The stream of tracks abstraction provides two dimensions of granularity: tracks within a video (e.g., the video track and the audio track), and GOP-based segments within a video. Some tasks can be specified to operate on just a single track (e.g. speech-to-text), or a single segment. Others may operate on the full video (e.g., computer vision based video classification). Programmers write tasks that execute sequentially over their inputs, and connect them into a DAG.

Here’s a simplified view of the Facebook app video processing DAG:

The initial video is split into video, audio, and metadata tracks. The video and audio tracks are then duplicated n times, once for each encoding bitrate, and the encoding tasks operate in parallel over these. The output segments across tracks are then joined for storage.

Pseudo-code for generating the DAG looks like this:

Dynamic generation of the DAG enables us to tailor a DAG to each video and provides a flexible way to tune performance and roll out new features.
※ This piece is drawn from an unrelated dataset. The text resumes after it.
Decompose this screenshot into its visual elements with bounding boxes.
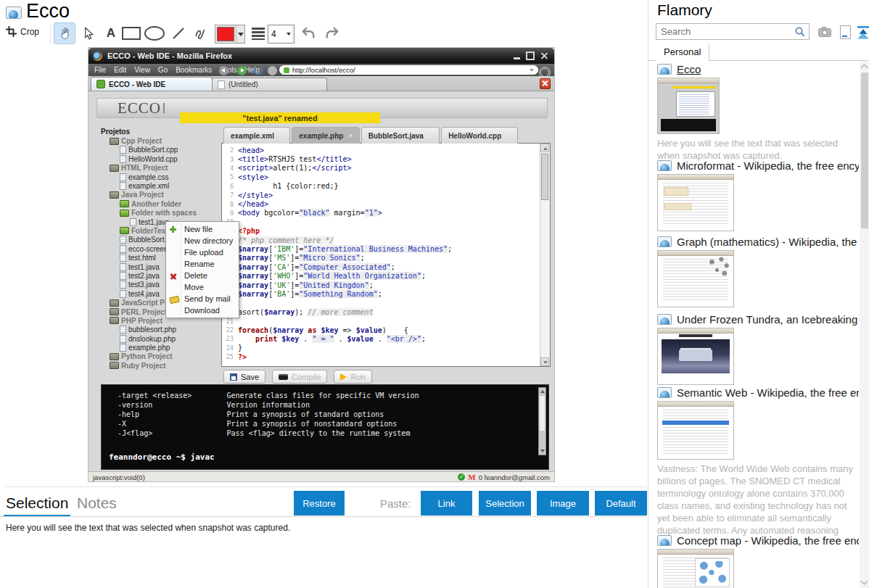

The DAG is tailored to each video based on specific video characteristics forwarded from the client or probed by the preprocessor. For instance, the DAG for a video uploaded at a low bitrate would not include tasks for re-encoding the video at a higher bitrate.

Azure Media Services has a “premium encoding” option that also gives you the ability to define your own encoding workflows. AWS Elastic Transcoder supports ‘transcoding pipelines.’ GCP gets a fail here because I couldn’t easily find out from the public documentation what capabilities they have here – everything seems to be hidden behind a ‘Contact Sales’ link. (Maybe the info is available of course, it could just be a search failure on my part).

Fault tolerance and overload control

There’s quite a bit of interesting material here, and I’m almost out of space, so for more details please see sections 6 and 7 in the full paper. I will just highlight here the retry policy on failure. A failed task will be tried up to 2 times locally on the same worker, then up to 6 more times on another worker – leading to up to 21 execution attempts before finally giving up.

We have found that such a large number of retries does increase end-to-end reliability. Examining all video-processing tasks from a recent 1-day period shows that the success rate excluding non-recoverable exceptions on the first worker increases from 99.788% to 99.795% after 2 retries; and on different workers increases to 99.901% after 1 retry and 99.995% ultimately after 6 retries.

Logs capture that re-execution was necessary, and can be mined to find tasks with non-negligible retry rates due to non-deterministic bugs.

Overload by the way comes from three sources: organic (e.g. social events such as the ice-bucket challenge); the load-testing system due to Kraken; and bug-induced overload.

The last word:

SVE is a parallel processing framework that specializes data ingestion, parallel processing, the programming interface, fault tolerance, and overload control for videos at massive scale.

If you envision a video-first world, and content sharing at scale is what you do, then all this specialism really can be worth it.